Что же касается героинь…
3
Мало было бы романтичного, если бы каждый вечер вылетали пробки; одному–то какая от этого польза?
Я младше сестры на пять лет и, конечно, жутко третировал ее, едва чуть–чуть подрос. Чинил всевозможные подлости, пинал исподтишка, ножницами кидался… Однажды запер в ванной вместе с тогдашним ее кавалером Юрой и свет выключил. А тут отец на обед пожаловал, он Юре не доверял и выговорил мне:
— Пустил рыбу в воду…
Сестре было лет шестнадцать, она писала в дневнике, который я читал тайком: «Что мне делать, я люблю двух людей, Юру и Мишу…» Миша стал ее мужем сразу после школы, у них двое детей, младшенькую, племянницу, я очень люблю.

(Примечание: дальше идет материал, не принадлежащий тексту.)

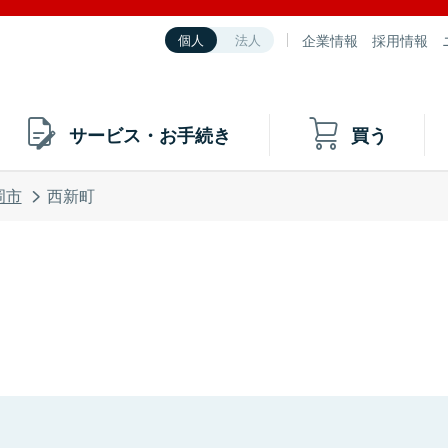
企業情報
採用情報
個人
法人
サービス・お手続き
買う
岡市
西新町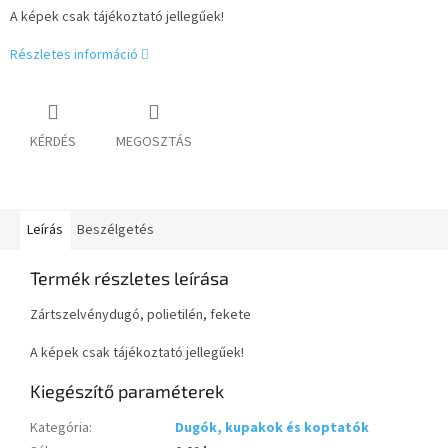
A képek csak tájékoztató jellegűek!
Részletes információ
KÉRDÉS
MEGOSZTÁS
Leírás
Beszélgetés
Termék részletes leírása
Zártszelvénydugó, polietilén, fekete
A képek csak tájékoztató jellegűek!
Kiegészítő paraméterek
Kategória
:
Dugók, kupakok és koptatók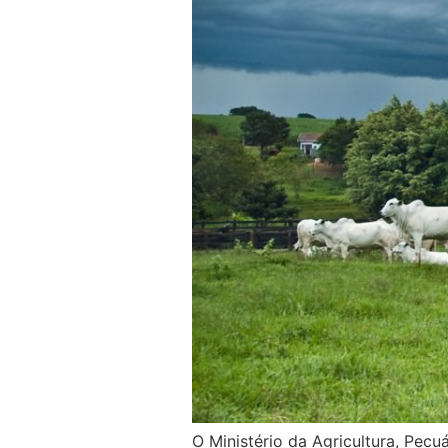
O Ministério da Agricultura, Pecu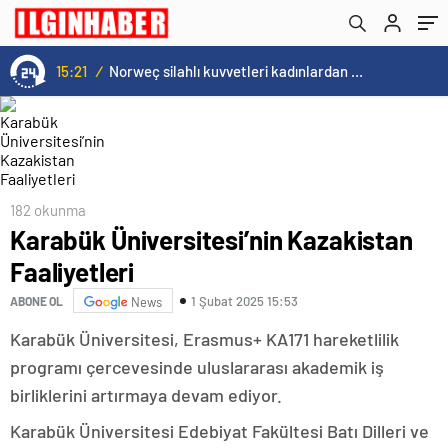
15:21
/
Norweç silahlı kuvvetleri kadınlardan oluşan özel kuvvetler eğitimlerini başlattı.
182 okunma
Karabük Üniversitesi’nin Kazakistan
Faaliyetleri
1 Şubat 2025 15:53
ABONE OL
News
Karabük Üniversitesi, Erasmus+ KA171 hareketlilik
programı çercevesinde uluslararası akademik iş
birliklerini artırmaya devam ediyor.
Karabük Üniversitesi Edebiyat Fakültesi Batı Dilleri ve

Странное или глупое слово — «любить»: как универсальный гаечный ключ, ко всему подходит. Конечно, я невольно лгу своей женщине, говоря, что люблю только ее. Я люблю очень многих. Но на дистанции, в разлуке, постоянно — да, наверное, только ее. Мне надо сделать хотя бы минимальное усилие, чтобы понять, что я люблю своих родителей, родных; надо увидеть или услышать племянницу; надо очень сильно постараться, каким–то хитрым фокусом, эректором чувства себя взнуздать, дабы испытать что–то похожее на любовь к бывшим друзьям — нынешним приятелям: типа там, обняться на пороге, задушевно помолчать… Люблю общаться с женщинами, и женщин этих люблю: Марину, Паненку… С женщинами ведь очень приятно общаться, не только спать.

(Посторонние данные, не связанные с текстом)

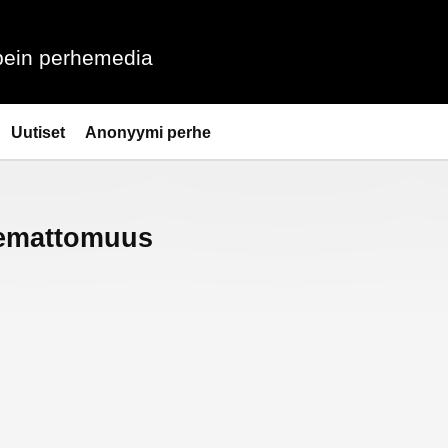
ein perhemedia
Uutiset
Anonyymi perhe
emattomuus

Марина, о которой я уже упоминал (а будут и другие), была моей первой женщиной в Екатеринбурге, в мою первую ночь здесь. Я это воспринял как оркестр у трапа, как цветы на перроне… Больше мы под одним одеялом не встречались, но ту ночь я всегда вспоминаю благодарно.
Паненкой же я и вовсе обладал только во сне, уснул как–то в тоске и грезах, и привиделось мне, как она, гладкая и горячая, сдается без боя…

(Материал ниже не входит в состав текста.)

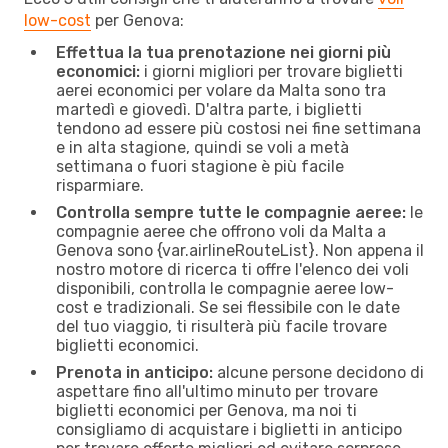
low-cost
per Genova:
Effettua la tua prenotazione nei giorni più
economici:
i giorni migliori per trovare biglietti
aerei economici per volare da Malta sono tra
martedì e giovedì. D'altra parte, i biglietti
tendono ad essere più costosi nei fine settimana
e in alta stagione, quindi se voli a metà
settimana o fuori stagione è più facile
risparmiare.
Controlla sempre tutte le compagnie aeree:
le
compagnie aeree che offrono voli da Malta a
Genova sono {​var.airlineRouteList}. Non appena il
nostro motore di ricerca ti offre l'elenco dei voli
disponibili, controlla le compagnie aeree low-
cost e tradizionali. Se sei flessibile con le date
del tuo viaggio, ti risulterà più facile trovare
biglietti economici.
Prenota in anticipo:
alcune persone decidono di
aspettare fino all'ultimo minuto per trovare
biglietti economici per Genova, ma noi ti
consigliamo di acquistare i biglietti in anticipo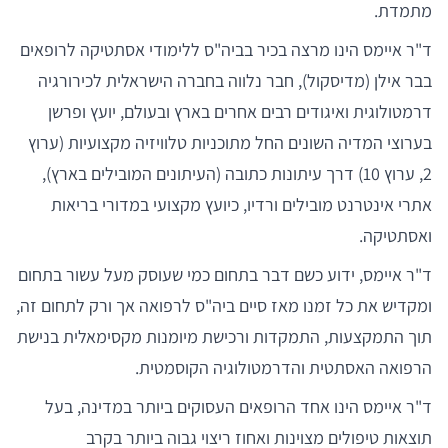
מתמדת.
ד"ר איימס הינו מרצה בכיר בביה"ס ללימודי אסתטיקה לרופאים
בבר אילן (מדיסקול), חבר נלווה בחברה הישראלית לכירורגיה
דרמטולוגית ואיגודים רבים אחרים בארץ ובעולם, יועץ ופרשן
בערוצי המדיה השונים החל מתוכניות טלוויזיה מקצועיות (ערוץ
2, ערוץ 10) דרך עיתונות כתובה (העיתונים המובילים בארץ),
אתרי אינטרנט מובילים ורדיו, כיועץ מקצועי במדורי בריאות
ואסתטיקה.
ד"ר איימס, ידוע כשם דבר בתחום כמי שעוסק מעל עשור בתחום
ומקדיש את כל זמנו מאז סיים ביה"ס לרפואה אך ורק לתחום זה,
תוך התמקצעות, התמקדות ורכישת מיומנות מקסימאלית בנישת
הרפואה האסתטית והדרמטולוגיה הקוסמטית.
ד"ר איימס הינו אחד הרופאים העסוקים ביותר במדינה, בעל
תוצאות טיפולים מצוינות ואחוז ריצוי גבוה ביותר בקרב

Да и прежняя моя любовь к одной филологической принцессе убита — или добита, что вернее, — любовью нынешней. Клин клином вышибают. И, когда моя женщина (ее я величаю царевной) поняла это, она сказала:
— Я, кажется, опять влезла в чужую историю. Но на этот раз — к счастью для себя.
И она права. Мы счастливы.
Счастье — это ведь не некое блаженное оцепенение, равно и — не деятельное блаженство. Счастливый человек может злиться, расстраиваться, впадать в депрессии… Дело в основе, в том, что можно назвать фоном, фундаментом или еще как–нибудь на «ф»: счастье есть отсутствие несчастья. Только и всего.